Saved data entries:

::::

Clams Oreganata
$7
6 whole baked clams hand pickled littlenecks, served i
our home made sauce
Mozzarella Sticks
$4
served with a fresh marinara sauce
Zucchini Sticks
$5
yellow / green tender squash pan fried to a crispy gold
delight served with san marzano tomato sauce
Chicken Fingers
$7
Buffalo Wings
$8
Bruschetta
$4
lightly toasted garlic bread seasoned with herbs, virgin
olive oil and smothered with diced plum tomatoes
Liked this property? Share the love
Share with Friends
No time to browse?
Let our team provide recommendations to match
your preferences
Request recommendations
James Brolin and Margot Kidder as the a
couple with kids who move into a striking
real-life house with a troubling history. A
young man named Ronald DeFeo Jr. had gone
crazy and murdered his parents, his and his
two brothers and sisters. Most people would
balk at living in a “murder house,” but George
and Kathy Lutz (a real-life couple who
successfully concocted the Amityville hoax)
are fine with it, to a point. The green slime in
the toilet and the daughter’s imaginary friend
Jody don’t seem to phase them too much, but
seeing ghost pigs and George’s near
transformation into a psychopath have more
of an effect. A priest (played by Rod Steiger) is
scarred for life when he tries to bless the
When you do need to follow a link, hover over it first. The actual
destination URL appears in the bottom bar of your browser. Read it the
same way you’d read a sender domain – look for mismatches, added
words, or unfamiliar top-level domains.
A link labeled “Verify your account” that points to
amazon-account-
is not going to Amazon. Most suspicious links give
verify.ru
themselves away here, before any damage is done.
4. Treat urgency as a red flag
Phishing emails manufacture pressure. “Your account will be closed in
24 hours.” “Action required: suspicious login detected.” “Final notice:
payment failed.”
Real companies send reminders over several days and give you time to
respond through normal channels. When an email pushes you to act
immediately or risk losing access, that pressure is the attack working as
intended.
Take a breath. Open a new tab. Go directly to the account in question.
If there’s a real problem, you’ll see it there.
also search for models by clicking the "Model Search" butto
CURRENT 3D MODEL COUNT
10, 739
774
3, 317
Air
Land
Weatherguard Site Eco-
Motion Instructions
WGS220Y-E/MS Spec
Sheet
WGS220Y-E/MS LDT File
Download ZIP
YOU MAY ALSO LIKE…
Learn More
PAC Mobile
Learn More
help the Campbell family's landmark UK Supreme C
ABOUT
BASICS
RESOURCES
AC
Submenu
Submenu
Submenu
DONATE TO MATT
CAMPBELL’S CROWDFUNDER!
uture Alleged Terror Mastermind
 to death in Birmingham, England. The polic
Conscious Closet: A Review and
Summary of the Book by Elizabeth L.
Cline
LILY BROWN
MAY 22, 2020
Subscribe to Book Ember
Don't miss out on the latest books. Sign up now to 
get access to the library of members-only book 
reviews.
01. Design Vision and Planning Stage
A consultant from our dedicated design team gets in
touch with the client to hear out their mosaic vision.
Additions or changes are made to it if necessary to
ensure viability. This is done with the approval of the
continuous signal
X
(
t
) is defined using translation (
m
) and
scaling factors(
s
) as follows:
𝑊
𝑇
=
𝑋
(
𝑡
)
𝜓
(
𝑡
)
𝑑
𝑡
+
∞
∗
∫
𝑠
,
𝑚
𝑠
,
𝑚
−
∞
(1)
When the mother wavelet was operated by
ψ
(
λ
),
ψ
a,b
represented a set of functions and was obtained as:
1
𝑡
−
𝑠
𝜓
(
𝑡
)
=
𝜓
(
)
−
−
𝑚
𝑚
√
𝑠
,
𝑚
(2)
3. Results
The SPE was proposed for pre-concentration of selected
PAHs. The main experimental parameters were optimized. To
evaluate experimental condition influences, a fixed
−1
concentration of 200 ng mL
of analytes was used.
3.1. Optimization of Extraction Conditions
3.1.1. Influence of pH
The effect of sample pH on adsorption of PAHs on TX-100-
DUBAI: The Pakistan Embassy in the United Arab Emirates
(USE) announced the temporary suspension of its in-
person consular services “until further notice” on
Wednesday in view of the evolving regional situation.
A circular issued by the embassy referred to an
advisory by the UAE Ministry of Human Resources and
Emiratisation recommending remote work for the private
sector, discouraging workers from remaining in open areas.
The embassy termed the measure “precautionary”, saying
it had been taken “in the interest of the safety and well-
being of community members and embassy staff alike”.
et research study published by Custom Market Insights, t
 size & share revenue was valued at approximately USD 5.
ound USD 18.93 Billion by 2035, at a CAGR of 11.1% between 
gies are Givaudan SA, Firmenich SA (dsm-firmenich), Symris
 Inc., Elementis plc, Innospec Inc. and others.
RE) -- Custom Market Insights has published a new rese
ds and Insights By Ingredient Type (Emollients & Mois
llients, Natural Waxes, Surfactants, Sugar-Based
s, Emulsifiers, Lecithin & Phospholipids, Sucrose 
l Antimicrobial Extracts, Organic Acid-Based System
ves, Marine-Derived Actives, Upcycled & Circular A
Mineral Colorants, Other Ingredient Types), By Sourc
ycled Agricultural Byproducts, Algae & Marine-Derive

::::

Give each line of the records above again, unchanged.

> [WRITTEN ANSWER]:
Clams Oreganata
$7
6 whole baked clams hand pickled littlenecks, served i
our home made sauce
Mozzarella Sticks
$4
served with a fresh marinara sauce
Zucchini Sticks
$5
yellow / green tender squash pan fried to a crispy gold
delight served with san marzano tomato sauce
Chicken Fingers
$7
Buffalo Wings
$8
Bruschetta
$4
lightly toasted garlic bread seasoned with herbs, virgin
olive oil and smothered with diced plum tomatoes
Liked this property? Share the love
Share with Friends
No time to browse?
Let our team provide recommendations to match
your preferences
Request recommendations
James Brolin and Margot Kidder as the a
couple with kids who move into a striking
real-life house with a troubling history. A
young man named Ronald DeFeo Jr. had gone
crazy and murdered his parents, his and his
two brothers and sisters. Most people would
balk at living in a “murder house,” but George
and Kathy Lutz (a real-life couple who
successfully concocted the Amityville hoax)
are fine with it, to a point. The green slime in
the toilet and the daughter’s imaginary friend
Jody don’t seem to phase them too much, but
seeing ghost pigs and George’s near
transformation into a psychopath have more
of an effect. A priest (played by Rod Steiger) is
scarred for life when he tries to bless the
When you do need to follow a link, hover over it first. The actual
destination URL appears in the bottom bar of your browser. Read it the
same way you’d read a sender domain – look for mismatches, added
words, or unfamiliar top-level domains.
A link labeled “Verify your account” that points to
amazon-account-
is not going to Amazon. Most suspicious links give
verify.ru
themselves away here, before any damage is done.
4. Treat urgency as a red flag
Phishing emails manufacture pressure. “Your account will be closed in
24 hours.” “Action required: suspicious login detected.” “Final notice:
payment failed.”
Real companies send reminders over several days and give you time to
respond through normal channels. When an email pushes you to act
immediately or risk losing access, that pressure is the attack working as
intended.
Take a breath. Open a new tab. Go directly to the account in question.
If there’s a real problem, you’ll see it there.
also search for models by clicking the "Model Search" butto
CURRENT 3D MODEL COUNT
10, 739
774
3, 317
Air
Land
Weatherguard Site Eco-
Motion Instructions
WGS220Y-E/MS Spec
Sheet
WGS220Y-E/MS LDT File
Download ZIP
YOU MAY ALSO LIKE…
Learn More
PAC Mobile
Learn More
help the Campbell family's landmark UK Supreme C
ABOUT
BASICS
RESOURCES
AC
Submenu
Submenu
Submenu
DONATE TO MATT
CAMPBELL’S CROWDFUNDER!
uture Alleged Terror Mastermind
 to death in Birmingham, England. The polic
Conscious Closet: A Review and
Summary of the Book by Elizabeth L.
Cline
LILY BROWN
MAY 22, 2020
Subscribe to Book Ember
Don't miss out on the latest books. Sign up now to 
get access to the library of members-only book 
reviews.
01. Design Vision and Planning Stage
A consultant from our dedicated design team gets in
touch with the client to hear out their mosaic vision.
Additions or changes are made to it if necessary to
ensure viability. This is done with the approval of the
continuous signal
X
(
t
) is defined using translation (
m
) and
scaling factors(
s
) as follows:
𝑊
𝑇
=
𝑋
(
𝑡
)
𝜓
(
𝑡
)
𝑑
𝑡
+
∞
∗
∫
𝑠
,
𝑚
𝑠
,
𝑚
−
∞
(1)
When the mother wavelet was operated by
ψ
(
λ
),
ψ
a,b
represented a set of functions and was obtained as:
1
𝑡
−
𝑠
𝜓
(
𝑡
)
=
𝜓
(
)
−
−
𝑚
𝑚
√
𝑠
,
𝑚
(2)
3. Results
The SPE was proposed for pre-concentration of selected
PAHs. The main experimental parameters were optimized. To
evaluate experimental condition influences, a fixed
−1
concentration of 200 ng mL
of analytes was used.
3.1. Optimization of Extraction Conditions
3.1.1. Influence of pH
The effect of sample pH on adsorption of PAHs on TX-100-
DUBAI: The Pakistan Embassy in the United Arab Emirates
(USE) announced the temporary suspension of its in-
person consular services “until further notice” on
Wednesday in view of the evolving regional situation.
A circular issued by the embassy referred to an
advisory by the UAE Ministry of Human Resources and
Emiratisation recommending remote work for the private
sector, discouraging workers from remaining in open areas.
The embassy termed the measure “precautionary”, saying
it had been taken “in the interest of the safety and well-
being of community members and embassy staff alike”.
et research study published by Custom Market Insights, t
 size & share revenue was valued at approximately USD 5.
ound USD 18.93 Billion by 2035, at a CAGR of 11.1% between 
gies are Givaudan SA, Firmenich SA (dsm-firmenich), Symris
 Inc., Elementis plc, Innospec Inc. and others.
RE) -- Custom Market Insights has published a new rese
ds and Insights By Ingredient Type (Emollients & Mois
llients, Natural Waxes, Surfactants, Sugar-Based
s, Emulsifiers, Lecithin & Phospholipids, Sucrose 
l Antimicrobial Extracts, Organic Acid-Based System
ves, Marine-Derived Actives, Upcycled & Circular A
Mineral Colorants, Other Ingredient Types), By Sourc
ycled Agricultural Byproducts, Algae & Marine-Derive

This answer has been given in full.